**Work instructions**
Your answer should be the records below, written out exactly.

Page segmentation data:
- Opening Delimiter -

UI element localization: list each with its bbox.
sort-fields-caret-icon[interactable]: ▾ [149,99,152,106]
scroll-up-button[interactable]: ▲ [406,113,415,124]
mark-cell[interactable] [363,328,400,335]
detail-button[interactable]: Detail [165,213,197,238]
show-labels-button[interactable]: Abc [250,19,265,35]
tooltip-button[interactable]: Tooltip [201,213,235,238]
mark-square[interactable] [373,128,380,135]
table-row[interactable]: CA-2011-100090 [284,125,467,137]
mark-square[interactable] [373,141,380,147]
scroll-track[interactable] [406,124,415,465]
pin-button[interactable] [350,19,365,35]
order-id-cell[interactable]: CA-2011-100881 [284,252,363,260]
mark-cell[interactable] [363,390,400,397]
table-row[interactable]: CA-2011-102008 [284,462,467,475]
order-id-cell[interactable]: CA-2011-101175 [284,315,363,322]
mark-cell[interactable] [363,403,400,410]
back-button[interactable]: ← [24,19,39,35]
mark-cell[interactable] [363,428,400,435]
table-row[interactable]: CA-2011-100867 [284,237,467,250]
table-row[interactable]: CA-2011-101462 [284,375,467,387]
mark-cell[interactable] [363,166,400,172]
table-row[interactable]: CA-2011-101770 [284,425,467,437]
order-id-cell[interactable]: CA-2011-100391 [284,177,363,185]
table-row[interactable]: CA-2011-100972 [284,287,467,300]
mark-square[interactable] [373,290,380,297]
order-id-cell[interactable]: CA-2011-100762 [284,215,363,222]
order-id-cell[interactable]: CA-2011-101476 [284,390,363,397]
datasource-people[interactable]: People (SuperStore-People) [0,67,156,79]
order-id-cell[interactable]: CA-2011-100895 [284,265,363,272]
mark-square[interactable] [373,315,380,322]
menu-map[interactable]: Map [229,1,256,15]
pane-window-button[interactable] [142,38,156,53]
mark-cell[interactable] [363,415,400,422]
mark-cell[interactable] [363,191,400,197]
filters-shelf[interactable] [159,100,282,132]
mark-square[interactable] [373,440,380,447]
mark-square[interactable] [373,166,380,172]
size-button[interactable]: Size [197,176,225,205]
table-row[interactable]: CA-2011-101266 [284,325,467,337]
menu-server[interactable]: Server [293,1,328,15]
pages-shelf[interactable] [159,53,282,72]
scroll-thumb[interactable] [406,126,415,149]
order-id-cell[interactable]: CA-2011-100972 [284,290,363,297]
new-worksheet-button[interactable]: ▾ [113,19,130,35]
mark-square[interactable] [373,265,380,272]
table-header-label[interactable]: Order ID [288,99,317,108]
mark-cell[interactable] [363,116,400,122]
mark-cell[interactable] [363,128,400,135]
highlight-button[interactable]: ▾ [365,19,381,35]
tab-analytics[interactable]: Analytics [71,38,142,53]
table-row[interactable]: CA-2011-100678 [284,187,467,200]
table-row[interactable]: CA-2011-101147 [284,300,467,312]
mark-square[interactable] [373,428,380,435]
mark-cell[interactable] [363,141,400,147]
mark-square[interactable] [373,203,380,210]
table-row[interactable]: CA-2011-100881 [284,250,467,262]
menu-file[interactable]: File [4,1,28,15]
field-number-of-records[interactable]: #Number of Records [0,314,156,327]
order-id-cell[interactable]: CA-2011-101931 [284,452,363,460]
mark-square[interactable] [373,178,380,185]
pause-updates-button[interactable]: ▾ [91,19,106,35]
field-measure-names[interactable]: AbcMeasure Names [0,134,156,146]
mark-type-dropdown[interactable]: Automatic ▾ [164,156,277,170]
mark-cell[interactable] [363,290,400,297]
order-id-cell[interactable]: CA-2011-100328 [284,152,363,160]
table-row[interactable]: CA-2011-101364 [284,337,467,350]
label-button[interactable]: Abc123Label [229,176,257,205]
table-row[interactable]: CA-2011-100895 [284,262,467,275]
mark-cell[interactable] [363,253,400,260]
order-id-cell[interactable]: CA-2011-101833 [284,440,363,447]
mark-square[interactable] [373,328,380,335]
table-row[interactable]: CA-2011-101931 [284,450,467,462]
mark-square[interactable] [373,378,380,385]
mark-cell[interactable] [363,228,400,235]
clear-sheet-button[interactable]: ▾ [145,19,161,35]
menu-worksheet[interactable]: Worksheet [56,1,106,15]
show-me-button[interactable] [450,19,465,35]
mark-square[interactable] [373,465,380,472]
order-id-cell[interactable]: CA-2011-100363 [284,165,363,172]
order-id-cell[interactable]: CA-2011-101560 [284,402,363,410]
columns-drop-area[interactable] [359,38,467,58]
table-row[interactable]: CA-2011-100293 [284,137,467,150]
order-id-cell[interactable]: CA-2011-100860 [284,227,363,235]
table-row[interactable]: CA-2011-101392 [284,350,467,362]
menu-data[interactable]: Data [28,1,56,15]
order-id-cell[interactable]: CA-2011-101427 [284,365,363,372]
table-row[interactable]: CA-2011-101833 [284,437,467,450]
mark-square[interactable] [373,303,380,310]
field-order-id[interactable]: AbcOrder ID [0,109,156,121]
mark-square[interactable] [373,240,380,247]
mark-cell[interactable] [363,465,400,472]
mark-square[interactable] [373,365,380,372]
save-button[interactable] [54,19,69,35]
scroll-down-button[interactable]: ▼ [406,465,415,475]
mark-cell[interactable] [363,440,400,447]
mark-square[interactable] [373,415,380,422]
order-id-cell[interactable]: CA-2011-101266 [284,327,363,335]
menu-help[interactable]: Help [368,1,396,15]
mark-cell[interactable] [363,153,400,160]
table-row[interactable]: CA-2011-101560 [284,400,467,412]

- Closing Delimiter -

**Response to the exercise**
UI element localization: list each with its bbox.
sort-fields-caret-icon[interactable]: ▾ [149,99,152,106]
scroll-up-button[interactable]: ▲ [406,113,415,124]
mark-cell[interactable] [363,328,400,335]
detail-button[interactable]: Detail [165,213,197,238]
show-labels-button[interactable]: Abc [250,19,265,35]
tooltip-button[interactable]: Tooltip [201,213,235,238]
mark-square[interactable] [373,128,380,135]
table-row[interactable]: CA-2011-100090 [284,125,467,137]
mark-square[interactable] [373,141,380,147]
scroll-track[interactable] [406,124,415,465]
pin-button[interactable] [350,19,365,35]
order-id-cell[interactable]: CA-2011-100881 [284,252,363,260]
mark-cell[interactable] [363,390,400,397]
table-row[interactable]: CA-2011-102008 [284,462,467,475]
order-id-cell[interactable]: CA-2011-101175 [284,315,363,322]
mark-cell[interactable] [363,403,400,410]
back-button[interactable]: ← [24,19,39,35]
mark-cell[interactable] [363,428,400,435]
table-row[interactable]: CA-2011-100867 [284,237,467,250]
table-row[interactable]: CA-2011-101462 [284,375,467,387]
mark-cell[interactable] [363,166,400,172]
table-row[interactable]: CA-2011-101770 [284,425,467,437]
order-id-cell[interactable]: CA-2011-100391 [284,177,363,185]
table-row[interactable]: CA-2011-100972 [284,287,467,300]
mark-square[interactable] [373,290,380,297]
order-id-cell[interactable]: CA-2011-100762 [284,215,363,222]
order-id-cell[interactable]: CA-2011-101476 [284,390,363,397]
datasource-people[interactable]: People (SuperStore-People) [0,67,156,79]
order-id-cell[interactable]: CA-2011-100895 [284,265,363,272]
mark-square[interactable] [373,315,380,322]
menu-map[interactable]: Map [229,1,256,15]
pane-window-button[interactable] [142,38,156,53]
mark-cell[interactable] [363,415,400,422]
mark-cell[interactable] [363,191,400,197]
filters-shelf[interactable] [159,100,282,132]
mark-square[interactable] [373,440,380,447]
mark-square[interactable] [373,166,380,172]
size-button[interactable]: Size [197,176,225,205]
table-row[interactable]: CA-2011-101266 [284,325,467,337]
menu-server[interactable]: Server [293,1,328,15]
pages-shelf[interactable] [159,53,282,72]
scroll-thumb[interactable] [406,126,415,149]
order-id-cell[interactable]: CA-2011-100972 [284,290,363,297]
new-worksheet-button[interactable]: ▾ [113,19,130,35]
mark-square[interactable] [373,265,380,272]
table-header-label[interactable]: Order ID [288,99,317,108]
mark-cell[interactable] [363,116,400,122]
mark-cell[interactable] [363,128,400,135]
highlight-button[interactable]: ▾ [365,19,381,35]
tab-analytics[interactable]: Analytics [71,38,142,53]
table-row[interactable]: CA-2011-100678 [284,187,467,200]
table-row[interactable]: CA-2011-101147 [284,300,467,312]
mark-square[interactable] [373,428,380,435]
mark-cell[interactable] [363,141,400,147]
mark-square[interactable] [373,203,380,210]
table-row[interactable]: CA-2011-100881 [284,250,467,262]
menu-file[interactable]: File [4,1,28,15]
field-number-of-records[interactable]: #Number of Records [0,314,156,327]
order-id-cell[interactable]: CA-2011-101931 [284,452,363,460]
mark-square[interactable] [373,178,380,185]
pause-updates-button[interactable]: ▾ [91,19,106,35]
field-measure-names[interactable]: AbcMeasure Names [0,134,156,146]
mark-type-dropdown[interactable]: Automatic ▾ [164,156,277,170]
mark-cell[interactable] [363,290,400,297]
order-id-cell[interactable]: CA-2011-100328 [284,152,363,160]
table-row[interactable]: CA-2011-101364 [284,337,467,350]
label-button[interactable]: Abc123Label [229,176,257,205]
table-row[interactable]: CA-2011-100895 [284,262,467,275]
mark-cell[interactable] [363,253,400,260]
order-id-cell[interactable]: CA-2011-101833 [284,440,363,447]
mark-square[interactable] [373,328,380,335]
table-row[interactable]: CA-2011-101931 [284,450,467,462]
mark-square[interactable] [373,378,380,385]
mark-cell[interactable] [363,228,400,235]
clear-sheet-button[interactable]: ▾ [145,19,161,35]
menu-worksheet[interactable]: Worksheet [56,1,106,15]
show-me-button[interactable] [450,19,465,35]
mark-square[interactable] [373,465,380,472]
order-id-cell[interactable]: CA-2011-100363 [284,165,363,172]
order-id-cell[interactable]: CA-2011-101560 [284,402,363,410]
columns-drop-area[interactable] [359,38,467,58]
table-row[interactable]: CA-2011-100293 [284,137,467,150]
order-id-cell[interactable]: CA-2011-100860 [284,227,363,235]
table-row[interactable]: CA-2011-101392 [284,350,467,362]
menu-data[interactable]: Data [28,1,56,15]
order-id-cell[interactable]: CA-2011-101427 [284,365,363,372]
table-row[interactable]: CA-2011-101833 [284,437,467,450]
mark-square[interactable] [373,303,380,310]
field-order-id[interactable]: AbcOrder ID [0,109,156,121]
mark-square[interactable] [373,240,380,247]
mark-cell[interactable] [363,465,400,472]
mark-square[interactable] [373,365,380,372]
save-button[interactable] [54,19,69,35]
scroll-down-button[interactable]: ▼ [406,465,415,475]
mark-cell[interactable] [363,440,400,447]
mark-square[interactable] [373,415,380,422]
order-id-cell[interactable]: CA-2011-101266 [284,327,363,335]
menu-help[interactable]: Help [368,1,396,15]
mark-cell[interactable] [363,153,400,160]
table-row[interactable]: CA-2011-101560 [284,400,467,412]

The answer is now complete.